Finding the right opportunities for their children was also a big reason for the move, both admit. “The reason we came here wasn’t for work, really,” Chris says. “Work has driven us here but it was [because] I wanted more for the kids.
“The schooling system in the UK, the high school system in the UK, is very poorly funded. Here, life revolves around sport and doing well for yourself.”
Since moving, the family have settled into their community – and Angela says it’s no doubt helped that their next door neighbours, who have “taken them under their wing”, love England so much. Angela has also found a new job working for a local kitchen company, using the interior design talents she couldn’t find a place for in Norwich. She also shares regular updates of their all-American home renovation on Instagram, as @relocation_stateside.
But there have been challenges, too.
“We were told that you could come here and your credit history and everything would follow you,” Chris says. “It doesn’t happen.
“I couldn’t even get mobile phones because we had no credit history. We had to buy everything outright. I even had the electric company turn around and tell me ‘we’re not going to supply your electric because you’ve got no credit history, no history of you in the country, so we need your passport, we need your visa, we need a deposit’ and we had to give them a $2,000 deposit just to have the privilege of having electricity.
“That was one of the biggest shocks – coming and having to rebuild. The first mortgage offer they wanted to charge us nearly 6pc, and people were paying 1.7pc. We managed, in the end, a 3pc mortgage,” – but not, he says, without the help of their neighbours.
Construction and labour costs have also surprised them. Angela and Chris say that when they bought the house, they knew they’d need to do some work to it, including installing new bathrooms and a kitchen – but they say they weren’t prepared for the cost, around three or four times what they would pay in the UK. After three years, work is only just starting on their kitchen.

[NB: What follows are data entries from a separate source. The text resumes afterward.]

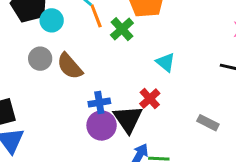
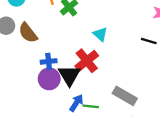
red cross: (150, 99) -> (87, 61), size x1.5
gray rectangle: (208, 123) -> (125, 96), moved, size x1.5

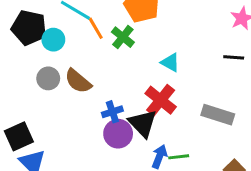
gray rectangle: (125, 96) -> (218, 115), moved

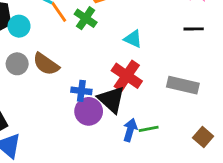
blue cross: (112, 112) -> (81, 91), turned 30

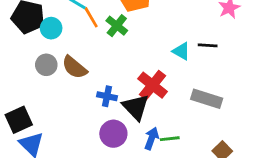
black line: (194, 29) -> (208, 45), moved
cyan triangle: (133, 39) -> (181, 51), moved
purple circle: (89, 111) -> (113, 134), moved

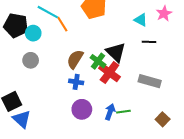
green cross: (117, 26) -> (98, 61), moved
cyan triangle: (181, 51) -> (141, 20), moved
brown semicircle: (74, 67) -> (75, 59), moved, turned 84
black triangle: (136, 107) -> (116, 52), moved

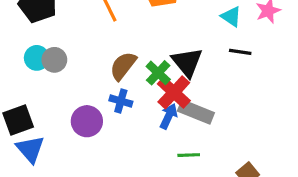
cyan circle: (33, 33) -> (37, 58), moved
gray rectangle: (150, 81) -> (196, 112), moved
purple circle: (82, 109) -> (87, 121), moved
blue arrow: (110, 112) -> (169, 116), moved

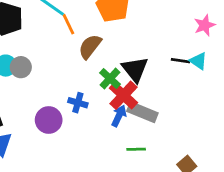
cyan triangle: (231, 16) -> (198, 61), moved
brown semicircle: (123, 66) -> (90, 46), moved

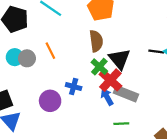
orange line: (68, 24) -> (50, 51), moved
brown semicircle: (90, 46) -> (96, 41), moved, turned 135
blue arrow: (119, 116) -> (107, 97), turned -54

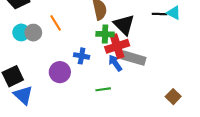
green cross: (99, 67) -> (105, 34), turned -35
red cross: (110, 80) -> (117, 46), turned 35
green line: (121, 124) -> (103, 89), moved

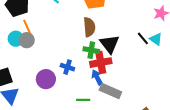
black line: (160, 14) -> (143, 38), turned 40
orange line: (56, 23) -> (27, 27), moved
gray rectangle: (134, 58) -> (110, 91), moved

Ultimately, though, the timing was right – particularly now that people are increasingly nervous about the market.
Angela says she’ll always have a soft spot for Norwich, the city they married in, even if they don’t call it home.
“Norwich will always be special,” she says. “Is there a better place to live in the UK than Norwich? I don’t know if there is. That’s where we did so much in our adult life – marriage, kids – but I do think forever is a long time.
“Will we live here forever? I don’t know, but I’d like to have the choice.”